On the legality of cloning…if FDA is right in its assertion of jurisdiction over human eggs that have undergone somatic cell nuclear transfer, anyone doing it would be distributing an unapproved drug (or biologic – actually, both). I think that would be illegal although whether or not FDA would take action against it is uncertain, as we’ve seen with stem cell clinics.. OTOH, the politics of going after cloning are a lot different from the politics of going after stem cell “treatments”.
Of course, even legal action by FDA against a human cloner would likely be retroactive – someone would already have transferred an SCNT embryo into a uterus for possible implantation and pregnancy. And the penalties are small. OTOH, licensed professionals (docs) or facilities (clinics) would also have to worry about their licenses.
That first “if” has gotten bigger, however, after the death of the Chevron doctrine’s requirement that courts give (a lot of) deference to agency views of statutes that they have to implement. I still think it would a “brave” court that would say, “no, no one has jurisdiction over regulating human reproductive cloning.”
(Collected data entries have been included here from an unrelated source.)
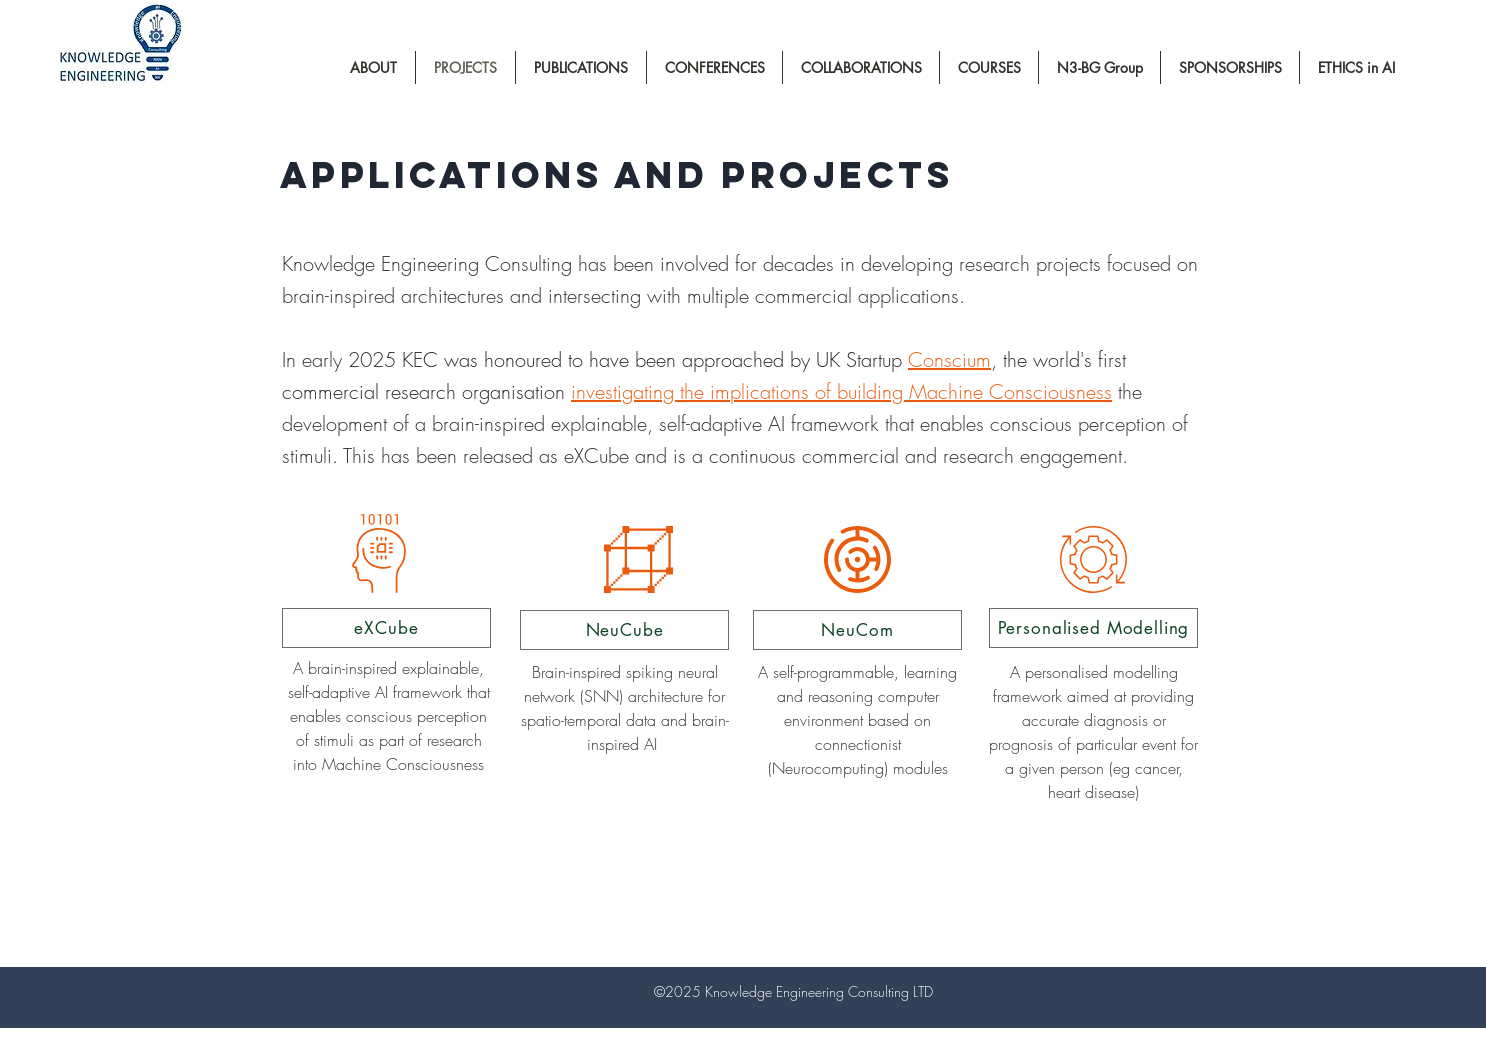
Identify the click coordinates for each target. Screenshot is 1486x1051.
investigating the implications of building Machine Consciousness (841, 391)
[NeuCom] (857, 630)
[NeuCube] (624, 630)
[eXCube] (386, 628)
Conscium (949, 359)
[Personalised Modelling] (1093, 628)
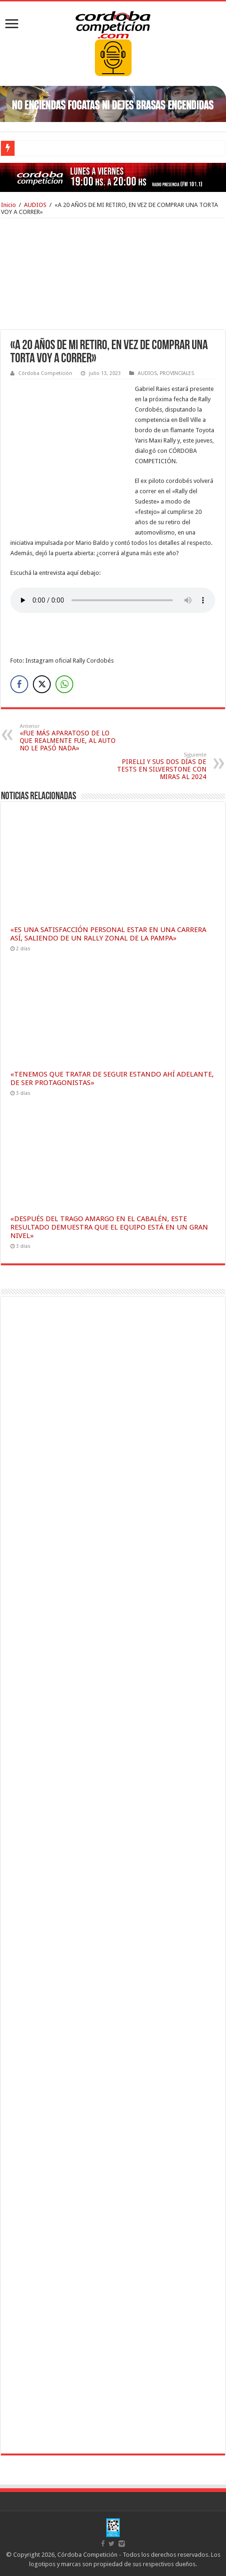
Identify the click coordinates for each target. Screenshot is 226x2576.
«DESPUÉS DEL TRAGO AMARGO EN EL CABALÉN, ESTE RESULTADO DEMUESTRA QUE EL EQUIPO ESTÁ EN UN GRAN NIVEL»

BTW, one of my own favorite pieces was in Stat in 2020, asking why no one is talking about human cloning. https://www.statnews.com/2020/02/21/human-reproductive-cloning-curious-incident-of-the-dog-in-the-night-time/ Around 2000 lots of people said they wanted to make babies this way; since Mitalipov showed human embryos could be cloned in 2013, all has been quiet. I still don’t have a good answer.